探讨深度学习对比增强(DL-CB)算法在同时降低肝癌(HCC)高危患者辐射和对比剂剂量的双低剂量(DLD)CT 中的图像质量和病变显示情况。
招募参与者并进行四期动态 CT(NCT04722120)。他们被随机分配到标准剂量(SD)或 DLD 方案。所有 CT 图像均采用迭代重建初始重建,DLD 方案的图像采用 DL-CB 算法(DLD-DL)进一步处理。主要终点是对比噪声比(CNR),次要终点是定性图像质量(噪声、肝病变和血管显示),次要终点是病变检出率。采用 t 检验或重复测量方差分析进行分析。

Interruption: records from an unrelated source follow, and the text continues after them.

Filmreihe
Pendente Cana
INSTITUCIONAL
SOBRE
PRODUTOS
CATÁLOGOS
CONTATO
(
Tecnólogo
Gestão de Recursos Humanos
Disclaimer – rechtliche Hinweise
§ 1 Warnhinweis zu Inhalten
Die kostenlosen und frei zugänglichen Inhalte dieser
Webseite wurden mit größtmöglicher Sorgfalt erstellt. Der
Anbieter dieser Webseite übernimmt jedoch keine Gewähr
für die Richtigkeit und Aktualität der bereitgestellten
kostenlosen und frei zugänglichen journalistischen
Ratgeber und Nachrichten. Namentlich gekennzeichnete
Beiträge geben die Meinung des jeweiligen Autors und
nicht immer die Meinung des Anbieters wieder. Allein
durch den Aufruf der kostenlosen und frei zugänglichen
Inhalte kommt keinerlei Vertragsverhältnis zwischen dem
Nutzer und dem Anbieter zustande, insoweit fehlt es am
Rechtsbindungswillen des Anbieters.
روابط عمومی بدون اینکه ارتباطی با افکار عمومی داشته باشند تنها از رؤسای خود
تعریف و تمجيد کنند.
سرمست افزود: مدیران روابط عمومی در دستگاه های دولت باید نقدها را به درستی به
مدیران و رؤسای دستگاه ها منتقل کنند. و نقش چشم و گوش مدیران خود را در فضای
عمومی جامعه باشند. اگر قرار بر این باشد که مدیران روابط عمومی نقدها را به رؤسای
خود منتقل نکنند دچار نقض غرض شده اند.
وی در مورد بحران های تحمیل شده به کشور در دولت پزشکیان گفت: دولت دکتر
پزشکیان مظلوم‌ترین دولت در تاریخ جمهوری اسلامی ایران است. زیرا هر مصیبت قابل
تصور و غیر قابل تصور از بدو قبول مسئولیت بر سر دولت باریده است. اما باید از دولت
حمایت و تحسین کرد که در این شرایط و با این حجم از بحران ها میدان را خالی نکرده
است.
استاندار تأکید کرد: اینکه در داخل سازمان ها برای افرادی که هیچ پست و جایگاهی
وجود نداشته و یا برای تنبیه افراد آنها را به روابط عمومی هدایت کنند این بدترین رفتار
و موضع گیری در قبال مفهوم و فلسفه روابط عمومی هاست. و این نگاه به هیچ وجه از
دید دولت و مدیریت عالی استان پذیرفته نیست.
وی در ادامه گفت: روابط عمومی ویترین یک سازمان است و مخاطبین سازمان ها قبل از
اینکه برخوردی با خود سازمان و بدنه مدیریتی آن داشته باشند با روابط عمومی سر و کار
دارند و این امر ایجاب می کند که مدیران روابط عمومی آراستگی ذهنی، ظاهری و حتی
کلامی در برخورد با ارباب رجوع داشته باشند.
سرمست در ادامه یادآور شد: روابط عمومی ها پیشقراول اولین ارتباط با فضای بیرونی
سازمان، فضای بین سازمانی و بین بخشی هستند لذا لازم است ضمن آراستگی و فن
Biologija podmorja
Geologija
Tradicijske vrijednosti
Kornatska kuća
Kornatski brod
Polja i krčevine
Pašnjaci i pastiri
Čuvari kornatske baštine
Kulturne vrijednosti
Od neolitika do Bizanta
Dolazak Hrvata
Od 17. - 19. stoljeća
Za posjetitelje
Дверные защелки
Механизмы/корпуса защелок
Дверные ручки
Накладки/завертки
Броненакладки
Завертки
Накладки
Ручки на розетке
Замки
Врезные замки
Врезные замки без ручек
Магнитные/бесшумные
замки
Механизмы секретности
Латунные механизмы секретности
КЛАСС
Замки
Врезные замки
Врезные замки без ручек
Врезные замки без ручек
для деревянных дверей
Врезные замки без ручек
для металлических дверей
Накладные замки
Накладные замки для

共纳入 68 名有 57 个局灶性肝病变的参与者(20 名 HCC 和 37 名良性病变)。DLD 方案的辐射剂量降低了 19.8%(DLP,855.1±254.8 mGy·cm 比 713.3±94.6 mGy·cm,p=0.003),对比剂剂量降低了 27%(106.9±15.0 mL 比 77.9±9.4 mL,p<0.001)。比较分析表明,DLD-DL 方案的 CNR(p<0.001)和门静脉显示(p=0.002)均明显高于 SD 方案。所有病变(82.7%比 73.3%,p=0.140)和 HCC(75.7%比 70.4%,p=0.644)的检出率在 SD 方案和 DLD-DL 之间无显著差异。
与标准剂量采集相比,双低剂量 CT 上的深度学习对比增强算法可提高主动脉和门静脉的 CNR,而不会显著降低 HCC 的检出率,即使是在 HCC 高危患者中。
与标准剂量 CT 相比,基于深度学习的对比增强算法在双低剂量 CT 上可提高对比噪声比。
标准剂量 CT 和双低剂量 CT 上的深度学习对比增强算法的肝局灶性病变检出率无显著差异。
无深度学习算法的双低剂量 CT 呈现较低的 CNR 和较差的图像质量。